Generalized multiobjective multitree model (GMM-model) studied for the first time multitree-multicast load balancing with splitting in a multiobjective context. To solve the GMM-model, a multiobjective evolutionary algorithm (MOEA) inspired by the strength Pareto evolutionary algorithm (SPEA) was already proposed. In this paper, we extend the GMM-model to dynamic multicast groups (i.e. egress nodes can change during the connection's lifetime), given that, if recomputed from scratch, it may consume a considerable amount of CPU time. To alleviate this drawback we propose a dynamic generalized multiobjective multitree model (dynamic-GMM-model) that in order to add new egress nodes makes use of a multicast tree previously computed with the GMM-model.
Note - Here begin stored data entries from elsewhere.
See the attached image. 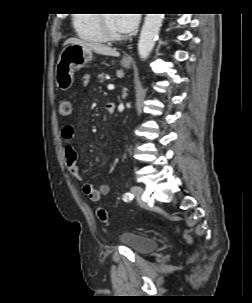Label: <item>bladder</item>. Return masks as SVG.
I'll list each match as a JSON object with an SVG mask.
<instances>
[{"mask_svg": "<svg viewBox=\"0 0 252 303\" xmlns=\"http://www.w3.org/2000/svg\"><path fill=\"white\" fill-rule=\"evenodd\" d=\"M120 241L138 254H148L159 246L156 239L131 231L123 233L120 236Z\"/></svg>", "mask_w": 252, "mask_h": 303, "instance_id": "bladder-1", "label": "bladder"}]
</instances>
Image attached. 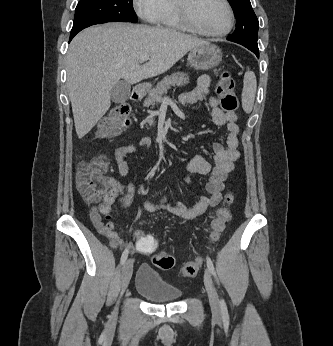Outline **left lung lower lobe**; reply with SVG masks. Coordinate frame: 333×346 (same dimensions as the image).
<instances>
[{"instance_id": "0a47b994", "label": "left lung lower lobe", "mask_w": 333, "mask_h": 346, "mask_svg": "<svg viewBox=\"0 0 333 346\" xmlns=\"http://www.w3.org/2000/svg\"><path fill=\"white\" fill-rule=\"evenodd\" d=\"M248 49L251 50L252 52H254L257 57H259V49L258 48L249 47Z\"/></svg>"}]
</instances>
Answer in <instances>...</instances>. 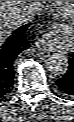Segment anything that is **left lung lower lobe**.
Listing matches in <instances>:
<instances>
[{
  "label": "left lung lower lobe",
  "mask_w": 74,
  "mask_h": 122,
  "mask_svg": "<svg viewBox=\"0 0 74 122\" xmlns=\"http://www.w3.org/2000/svg\"><path fill=\"white\" fill-rule=\"evenodd\" d=\"M69 63L67 73L56 81V88L62 94L74 96V53L71 55Z\"/></svg>",
  "instance_id": "obj_1"
}]
</instances>
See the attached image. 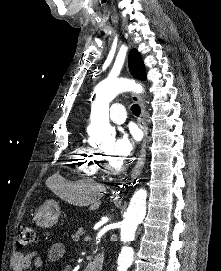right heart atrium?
<instances>
[{"label":"right heart atrium","instance_id":"1","mask_svg":"<svg viewBox=\"0 0 221 271\" xmlns=\"http://www.w3.org/2000/svg\"><path fill=\"white\" fill-rule=\"evenodd\" d=\"M168 81H173V80H168ZM76 155H84L86 158L84 161H100L101 159H104V154H76ZM85 173L87 171H84ZM91 173L93 171H90Z\"/></svg>","mask_w":221,"mask_h":271}]
</instances>
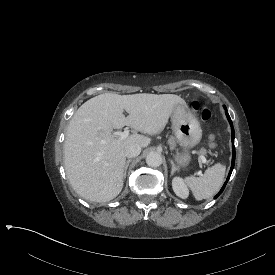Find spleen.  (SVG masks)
<instances>
[{"label": "spleen", "mask_w": 275, "mask_h": 275, "mask_svg": "<svg viewBox=\"0 0 275 275\" xmlns=\"http://www.w3.org/2000/svg\"><path fill=\"white\" fill-rule=\"evenodd\" d=\"M225 173L226 163H218L200 177H189L187 181L196 200L208 199L217 194L223 185Z\"/></svg>", "instance_id": "obj_1"}]
</instances>
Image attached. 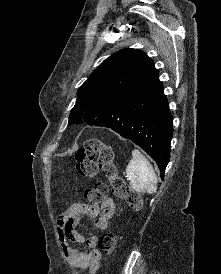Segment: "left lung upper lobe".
<instances>
[{"label":"left lung upper lobe","mask_w":221,"mask_h":274,"mask_svg":"<svg viewBox=\"0 0 221 274\" xmlns=\"http://www.w3.org/2000/svg\"><path fill=\"white\" fill-rule=\"evenodd\" d=\"M158 72L151 58L137 49H123L102 62L78 89L70 123L91 125L94 113L136 98Z\"/></svg>","instance_id":"obj_1"}]
</instances>
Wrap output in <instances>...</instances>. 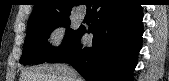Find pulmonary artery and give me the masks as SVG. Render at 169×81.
<instances>
[{"label":"pulmonary artery","mask_w":169,"mask_h":81,"mask_svg":"<svg viewBox=\"0 0 169 81\" xmlns=\"http://www.w3.org/2000/svg\"><path fill=\"white\" fill-rule=\"evenodd\" d=\"M78 14H79L80 18H84L85 17V11H83V10L79 11Z\"/></svg>","instance_id":"pulmonary-artery-1"}]
</instances>
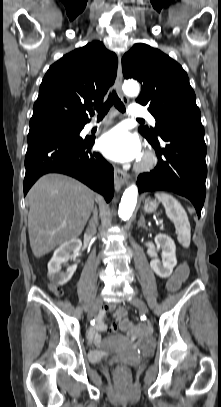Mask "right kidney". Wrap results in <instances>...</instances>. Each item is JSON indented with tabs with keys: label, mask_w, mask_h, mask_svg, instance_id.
I'll return each instance as SVG.
<instances>
[{
	"label": "right kidney",
	"mask_w": 221,
	"mask_h": 407,
	"mask_svg": "<svg viewBox=\"0 0 221 407\" xmlns=\"http://www.w3.org/2000/svg\"><path fill=\"white\" fill-rule=\"evenodd\" d=\"M82 242L78 239L67 241L54 251L48 263V275L50 280L56 285H65L73 276L77 269V264L71 265L65 272L61 271V265L68 259L74 261L79 256Z\"/></svg>",
	"instance_id": "1"
}]
</instances>
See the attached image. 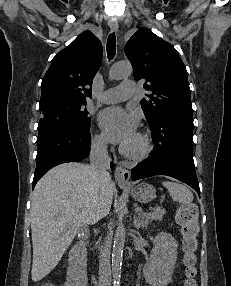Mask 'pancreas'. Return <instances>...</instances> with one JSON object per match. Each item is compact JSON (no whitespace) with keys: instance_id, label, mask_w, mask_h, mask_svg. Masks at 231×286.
<instances>
[{"instance_id":"pancreas-1","label":"pancreas","mask_w":231,"mask_h":286,"mask_svg":"<svg viewBox=\"0 0 231 286\" xmlns=\"http://www.w3.org/2000/svg\"><path fill=\"white\" fill-rule=\"evenodd\" d=\"M166 213L165 209L156 208L152 212H141L140 215L142 219L148 223L149 221H161L163 219V215Z\"/></svg>"}]
</instances>
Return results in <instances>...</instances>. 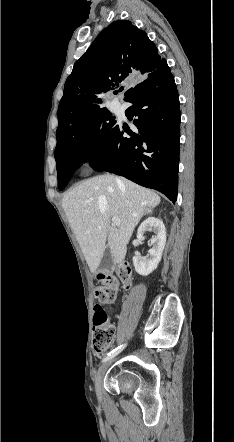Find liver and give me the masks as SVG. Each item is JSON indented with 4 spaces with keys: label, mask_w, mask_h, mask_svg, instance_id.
<instances>
[{
    "label": "liver",
    "mask_w": 234,
    "mask_h": 442,
    "mask_svg": "<svg viewBox=\"0 0 234 442\" xmlns=\"http://www.w3.org/2000/svg\"><path fill=\"white\" fill-rule=\"evenodd\" d=\"M160 200L155 192L109 174L90 178L67 192L62 207L92 273L106 248L114 263L124 260L135 227ZM113 216L120 226H111Z\"/></svg>",
    "instance_id": "6515ba94"
}]
</instances>
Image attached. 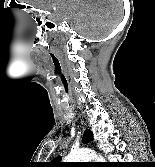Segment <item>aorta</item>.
<instances>
[{
  "label": "aorta",
  "instance_id": "762f6f07",
  "mask_svg": "<svg viewBox=\"0 0 155 167\" xmlns=\"http://www.w3.org/2000/svg\"><path fill=\"white\" fill-rule=\"evenodd\" d=\"M64 160L65 162H88L90 160L102 161L103 158L90 149H80L71 151Z\"/></svg>",
  "mask_w": 155,
  "mask_h": 167
}]
</instances>
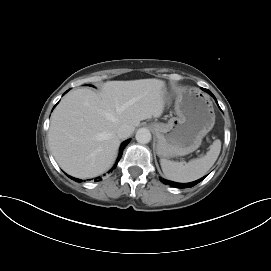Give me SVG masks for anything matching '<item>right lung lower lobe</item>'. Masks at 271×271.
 Wrapping results in <instances>:
<instances>
[{
  "mask_svg": "<svg viewBox=\"0 0 271 271\" xmlns=\"http://www.w3.org/2000/svg\"><path fill=\"white\" fill-rule=\"evenodd\" d=\"M129 141H130V140H127V141H125V142L121 145L120 153H119V155H118V158H117V160H116V163H115V165L112 167V169H111L109 172H111L113 169L116 168L117 163H118V161L120 160V158H121V156H122L123 149H124V147L129 143ZM69 177H70L71 179L75 180V181L81 182L80 179L73 178V177H71V176H69ZM99 178H100V177H98V178H96V179H99ZM95 181H96V180H95Z\"/></svg>",
  "mask_w": 271,
  "mask_h": 271,
  "instance_id": "1",
  "label": "right lung lower lobe"
}]
</instances>
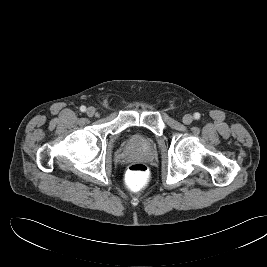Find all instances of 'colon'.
Segmentation results:
<instances>
[{
	"instance_id": "obj_1",
	"label": "colon",
	"mask_w": 267,
	"mask_h": 267,
	"mask_svg": "<svg viewBox=\"0 0 267 267\" xmlns=\"http://www.w3.org/2000/svg\"><path fill=\"white\" fill-rule=\"evenodd\" d=\"M125 182L132 191H140L145 188L149 182V169L140 162L133 163L129 166Z\"/></svg>"
}]
</instances>
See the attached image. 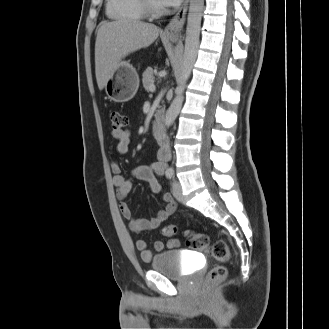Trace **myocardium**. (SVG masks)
Instances as JSON below:
<instances>
[{
  "label": "myocardium",
  "mask_w": 329,
  "mask_h": 329,
  "mask_svg": "<svg viewBox=\"0 0 329 329\" xmlns=\"http://www.w3.org/2000/svg\"><path fill=\"white\" fill-rule=\"evenodd\" d=\"M145 14L151 18H157L166 12L164 6H156L152 0H140Z\"/></svg>",
  "instance_id": "obj_1"
}]
</instances>
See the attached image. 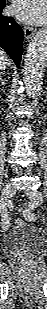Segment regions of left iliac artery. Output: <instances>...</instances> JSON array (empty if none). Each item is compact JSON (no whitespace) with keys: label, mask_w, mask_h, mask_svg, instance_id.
<instances>
[{"label":"left iliac artery","mask_w":47,"mask_h":309,"mask_svg":"<svg viewBox=\"0 0 47 309\" xmlns=\"http://www.w3.org/2000/svg\"><path fill=\"white\" fill-rule=\"evenodd\" d=\"M31 219H33V220H35L36 219V217L32 214V217H31Z\"/></svg>","instance_id":"left-iliac-artery-1"}]
</instances>
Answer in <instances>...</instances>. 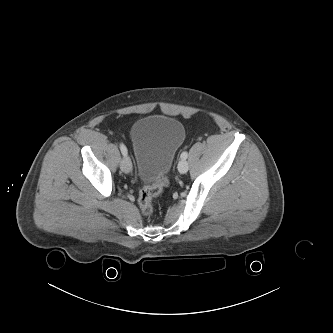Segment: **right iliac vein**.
Listing matches in <instances>:
<instances>
[{"mask_svg": "<svg viewBox=\"0 0 333 333\" xmlns=\"http://www.w3.org/2000/svg\"><path fill=\"white\" fill-rule=\"evenodd\" d=\"M120 168L126 174H128V173H130L132 171V163H131V160H130V158L128 156H125L121 160Z\"/></svg>", "mask_w": 333, "mask_h": 333, "instance_id": "63e3f726", "label": "right iliac vein"}]
</instances>
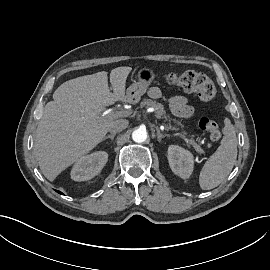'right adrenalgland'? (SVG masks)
<instances>
[{
  "instance_id": "right-adrenal-gland-1",
  "label": "right adrenal gland",
  "mask_w": 270,
  "mask_h": 270,
  "mask_svg": "<svg viewBox=\"0 0 270 270\" xmlns=\"http://www.w3.org/2000/svg\"><path fill=\"white\" fill-rule=\"evenodd\" d=\"M115 135H116V133H111V134L105 136V137L103 138V141L106 140V139H108V138L111 139V141H113Z\"/></svg>"
}]
</instances>
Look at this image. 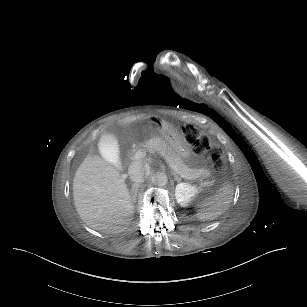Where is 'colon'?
<instances>
[{
	"label": "colon",
	"instance_id": "obj_1",
	"mask_svg": "<svg viewBox=\"0 0 307 307\" xmlns=\"http://www.w3.org/2000/svg\"><path fill=\"white\" fill-rule=\"evenodd\" d=\"M183 137L185 141L195 149H198L204 157L205 162L216 169L223 166V156L220 149L212 147L206 136L200 135L198 130L191 126L184 128Z\"/></svg>",
	"mask_w": 307,
	"mask_h": 307
}]
</instances>
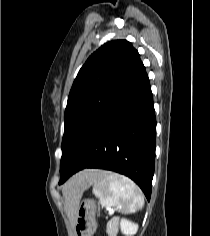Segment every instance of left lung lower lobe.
Masks as SVG:
<instances>
[{"mask_svg": "<svg viewBox=\"0 0 210 236\" xmlns=\"http://www.w3.org/2000/svg\"><path fill=\"white\" fill-rule=\"evenodd\" d=\"M155 145L153 97L144 70L85 130L60 170L59 184L85 168L107 169L130 177L149 201Z\"/></svg>", "mask_w": 210, "mask_h": 236, "instance_id": "obj_1", "label": "left lung lower lobe"}]
</instances>
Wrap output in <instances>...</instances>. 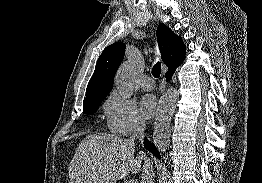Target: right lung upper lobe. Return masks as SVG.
<instances>
[{
  "instance_id": "1",
  "label": "right lung upper lobe",
  "mask_w": 262,
  "mask_h": 183,
  "mask_svg": "<svg viewBox=\"0 0 262 183\" xmlns=\"http://www.w3.org/2000/svg\"><path fill=\"white\" fill-rule=\"evenodd\" d=\"M156 36L162 60L168 66L167 72L174 71L185 58L186 46L182 38L163 23L159 24ZM124 53L123 42H115L104 49L88 83L84 101L105 98L110 93L115 73L123 60Z\"/></svg>"
}]
</instances>
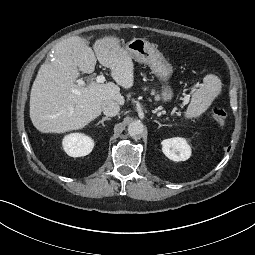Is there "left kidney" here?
I'll return each mask as SVG.
<instances>
[{"label": "left kidney", "instance_id": "left-kidney-1", "mask_svg": "<svg viewBox=\"0 0 255 255\" xmlns=\"http://www.w3.org/2000/svg\"><path fill=\"white\" fill-rule=\"evenodd\" d=\"M162 151L166 157L173 161H185L191 156V147L187 141L180 137L165 139L161 142Z\"/></svg>", "mask_w": 255, "mask_h": 255}]
</instances>
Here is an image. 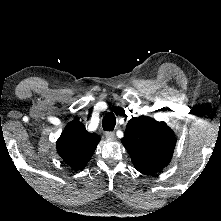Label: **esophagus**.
<instances>
[{
	"label": "esophagus",
	"instance_id": "1",
	"mask_svg": "<svg viewBox=\"0 0 221 221\" xmlns=\"http://www.w3.org/2000/svg\"><path fill=\"white\" fill-rule=\"evenodd\" d=\"M107 139L114 140L116 138L115 133L112 131L106 132L105 134Z\"/></svg>",
	"mask_w": 221,
	"mask_h": 221
}]
</instances>
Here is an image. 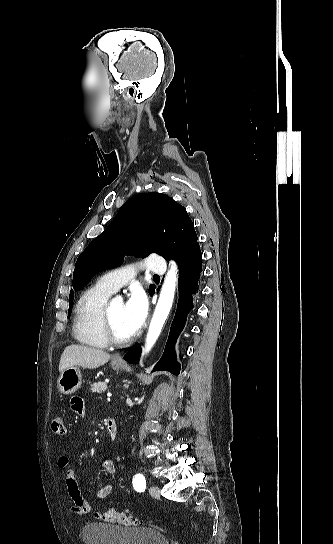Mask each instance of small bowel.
<instances>
[{"label": "small bowel", "instance_id": "obj_1", "mask_svg": "<svg viewBox=\"0 0 333 544\" xmlns=\"http://www.w3.org/2000/svg\"><path fill=\"white\" fill-rule=\"evenodd\" d=\"M71 408L78 416H85V404L79 397H74L71 400ZM57 466L59 469L65 471V484L68 495L72 501L71 511L75 515H84L90 512L91 506L89 502L82 495L75 473L69 468V459L66 456L58 458ZM102 469L108 474L116 472V464L112 459L106 458L102 462ZM113 486L106 484L102 486L96 493L98 499H106L112 494Z\"/></svg>", "mask_w": 333, "mask_h": 544}]
</instances>
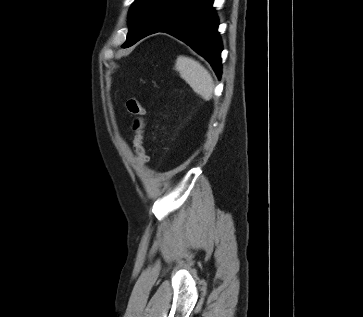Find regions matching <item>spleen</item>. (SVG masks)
Segmentation results:
<instances>
[{
	"label": "spleen",
	"mask_w": 363,
	"mask_h": 317,
	"mask_svg": "<svg viewBox=\"0 0 363 317\" xmlns=\"http://www.w3.org/2000/svg\"><path fill=\"white\" fill-rule=\"evenodd\" d=\"M175 69L194 92L206 100L212 97L214 91L212 76L198 61L181 55L176 60Z\"/></svg>",
	"instance_id": "obj_1"
}]
</instances>
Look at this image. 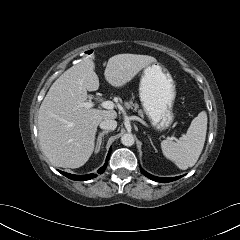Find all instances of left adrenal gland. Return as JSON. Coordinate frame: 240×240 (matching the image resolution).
Masks as SVG:
<instances>
[{"instance_id": "1", "label": "left adrenal gland", "mask_w": 240, "mask_h": 240, "mask_svg": "<svg viewBox=\"0 0 240 240\" xmlns=\"http://www.w3.org/2000/svg\"><path fill=\"white\" fill-rule=\"evenodd\" d=\"M148 138H149L150 143H151L152 147L154 148V150L157 151V150H156V147L154 146V144H153V142H152V140H151V138H150V136H148Z\"/></svg>"}]
</instances>
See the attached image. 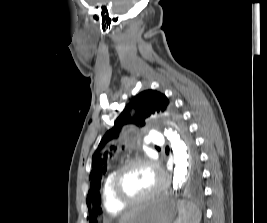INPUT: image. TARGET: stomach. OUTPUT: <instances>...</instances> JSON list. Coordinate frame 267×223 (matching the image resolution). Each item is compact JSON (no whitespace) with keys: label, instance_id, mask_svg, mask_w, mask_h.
<instances>
[{"label":"stomach","instance_id":"0dacf381","mask_svg":"<svg viewBox=\"0 0 267 223\" xmlns=\"http://www.w3.org/2000/svg\"><path fill=\"white\" fill-rule=\"evenodd\" d=\"M177 205L168 195L157 196L135 208L125 223H175Z\"/></svg>","mask_w":267,"mask_h":223}]
</instances>
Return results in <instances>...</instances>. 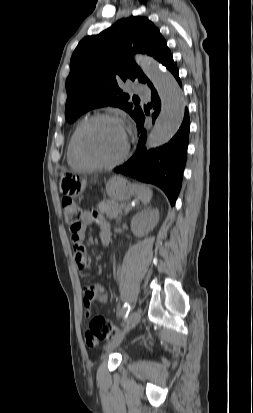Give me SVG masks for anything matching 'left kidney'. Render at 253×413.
<instances>
[{
	"label": "left kidney",
	"mask_w": 253,
	"mask_h": 413,
	"mask_svg": "<svg viewBox=\"0 0 253 413\" xmlns=\"http://www.w3.org/2000/svg\"><path fill=\"white\" fill-rule=\"evenodd\" d=\"M159 221V210H143L131 220V229L135 235L144 236L153 230Z\"/></svg>",
	"instance_id": "5707ae66"
}]
</instances>
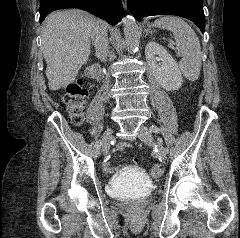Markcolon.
<instances>
[{
  "label": "colon",
  "mask_w": 240,
  "mask_h": 238,
  "mask_svg": "<svg viewBox=\"0 0 240 238\" xmlns=\"http://www.w3.org/2000/svg\"><path fill=\"white\" fill-rule=\"evenodd\" d=\"M100 74L99 66L96 64L91 65L82 72L78 79L70 83L66 88L64 100L70 119L75 125H80L84 120L85 104L89 94L84 80H97ZM150 172L153 177H160L164 169L162 165L156 164L152 166Z\"/></svg>",
  "instance_id": "obj_1"
}]
</instances>
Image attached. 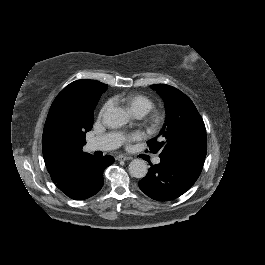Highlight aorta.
Returning <instances> with one entry per match:
<instances>
[{
    "label": "aorta",
    "instance_id": "1",
    "mask_svg": "<svg viewBox=\"0 0 265 265\" xmlns=\"http://www.w3.org/2000/svg\"><path fill=\"white\" fill-rule=\"evenodd\" d=\"M103 122L110 128H119L128 122L126 112L122 108H109L103 115ZM147 164L142 159H134L129 164L132 177L143 178L147 174Z\"/></svg>",
    "mask_w": 265,
    "mask_h": 265
}]
</instances>
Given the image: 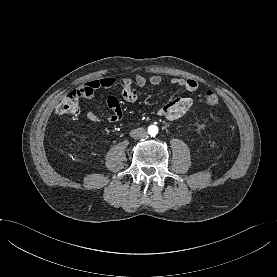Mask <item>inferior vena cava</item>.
Returning <instances> with one entry per match:
<instances>
[{
    "label": "inferior vena cava",
    "instance_id": "inferior-vena-cava-1",
    "mask_svg": "<svg viewBox=\"0 0 277 277\" xmlns=\"http://www.w3.org/2000/svg\"><path fill=\"white\" fill-rule=\"evenodd\" d=\"M130 136L134 139H142L147 136V132L144 128H136L131 130Z\"/></svg>",
    "mask_w": 277,
    "mask_h": 277
}]
</instances>
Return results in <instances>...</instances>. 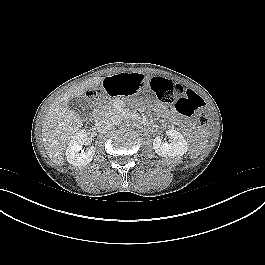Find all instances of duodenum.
<instances>
[{"mask_svg":"<svg viewBox=\"0 0 265 265\" xmlns=\"http://www.w3.org/2000/svg\"><path fill=\"white\" fill-rule=\"evenodd\" d=\"M97 117H98V112L95 111V112L93 113V119H96Z\"/></svg>","mask_w":265,"mask_h":265,"instance_id":"1","label":"duodenum"}]
</instances>
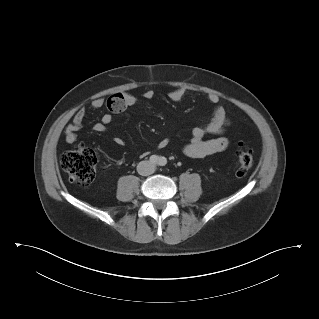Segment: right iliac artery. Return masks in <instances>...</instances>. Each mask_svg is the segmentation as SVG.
<instances>
[{"mask_svg":"<svg viewBox=\"0 0 319 319\" xmlns=\"http://www.w3.org/2000/svg\"><path fill=\"white\" fill-rule=\"evenodd\" d=\"M158 160H159V158H158V156H156V155H152V156L150 157V162H151L152 164L158 163Z\"/></svg>","mask_w":319,"mask_h":319,"instance_id":"obj_1","label":"right iliac artery"}]
</instances>
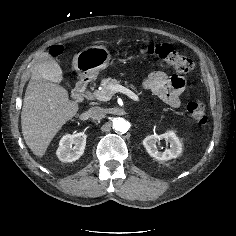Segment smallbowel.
Listing matches in <instances>:
<instances>
[{
    "label": "small bowel",
    "instance_id": "c3829d8e",
    "mask_svg": "<svg viewBox=\"0 0 236 236\" xmlns=\"http://www.w3.org/2000/svg\"><path fill=\"white\" fill-rule=\"evenodd\" d=\"M143 88L171 107L178 108L181 105L180 95L184 91L185 80L177 75L168 76L162 71H155L143 81Z\"/></svg>",
    "mask_w": 236,
    "mask_h": 236
}]
</instances>
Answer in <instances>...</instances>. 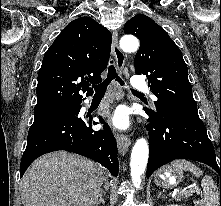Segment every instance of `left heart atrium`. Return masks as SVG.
<instances>
[{
    "instance_id": "39dd6f15",
    "label": "left heart atrium",
    "mask_w": 221,
    "mask_h": 206,
    "mask_svg": "<svg viewBox=\"0 0 221 206\" xmlns=\"http://www.w3.org/2000/svg\"><path fill=\"white\" fill-rule=\"evenodd\" d=\"M111 122L118 128H125L128 125L126 113L123 110L116 111L111 118Z\"/></svg>"
}]
</instances>
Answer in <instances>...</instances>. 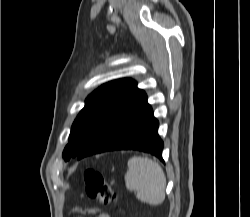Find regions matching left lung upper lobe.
<instances>
[{
  "mask_svg": "<svg viewBox=\"0 0 250 217\" xmlns=\"http://www.w3.org/2000/svg\"><path fill=\"white\" fill-rule=\"evenodd\" d=\"M132 79H119L102 85L86 99L75 119L63 158L77 157L102 130L110 118L137 89Z\"/></svg>",
  "mask_w": 250,
  "mask_h": 217,
  "instance_id": "1",
  "label": "left lung upper lobe"
}]
</instances>
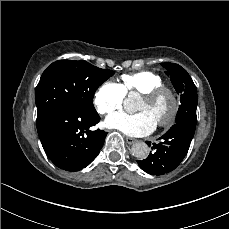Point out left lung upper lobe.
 I'll use <instances>...</instances> for the list:
<instances>
[{"instance_id":"5c2ea615","label":"left lung upper lobe","mask_w":229,"mask_h":229,"mask_svg":"<svg viewBox=\"0 0 229 229\" xmlns=\"http://www.w3.org/2000/svg\"><path fill=\"white\" fill-rule=\"evenodd\" d=\"M162 66L167 70L165 73L170 77L176 92L181 95V105L176 115L175 125L189 122L191 130L195 131L198 96L194 82L188 72L180 65L165 62L162 63ZM189 117H193V119Z\"/></svg>"}]
</instances>
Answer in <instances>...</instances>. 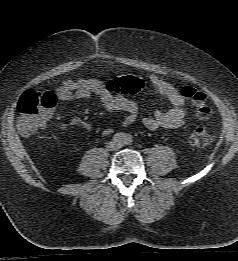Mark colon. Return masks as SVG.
<instances>
[{"label":"colon","instance_id":"obj_1","mask_svg":"<svg viewBox=\"0 0 238 261\" xmlns=\"http://www.w3.org/2000/svg\"><path fill=\"white\" fill-rule=\"evenodd\" d=\"M107 89L111 93L135 94L144 86L145 82L135 76H122L110 80ZM181 94L192 101L198 117L206 119L211 114L207 105L206 95L191 86L181 89ZM57 99L52 92H25L18 102V129L24 136H31L41 129L49 111L56 105ZM190 143L195 147H205L212 142V136L205 126H196L191 131Z\"/></svg>","mask_w":238,"mask_h":261}]
</instances>
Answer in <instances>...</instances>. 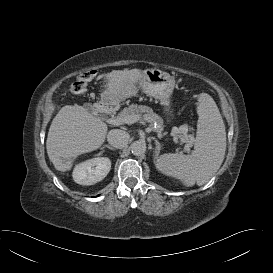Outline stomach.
<instances>
[{"label":"stomach","mask_w":273,"mask_h":273,"mask_svg":"<svg viewBox=\"0 0 273 273\" xmlns=\"http://www.w3.org/2000/svg\"><path fill=\"white\" fill-rule=\"evenodd\" d=\"M174 87L175 78L169 73L156 68L147 69L143 71L140 80L121 91L118 95L112 97L105 90L101 95V100L107 105L117 106L120 101L136 95L137 91L141 89L145 94L158 99L164 106L167 115L172 116L170 106Z\"/></svg>","instance_id":"obj_1"}]
</instances>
To solve the dynamic-GMM-model, a new MASPA (multiobjective approximation using shortest path algorithm) heuristic is proposed. Experimental results considering up to 11 different objectives are presented for the well-known NSF network. We compare the performance of the GMM-model using MOEA with the proposed dynamic-GMM-model using MASPA, showing that reasonable good solutions may be found using fewer resources (such as memory and time). The main contributions of this paper are the optimization model for dynamic multicast routing; and the proposed heuristic algorithm.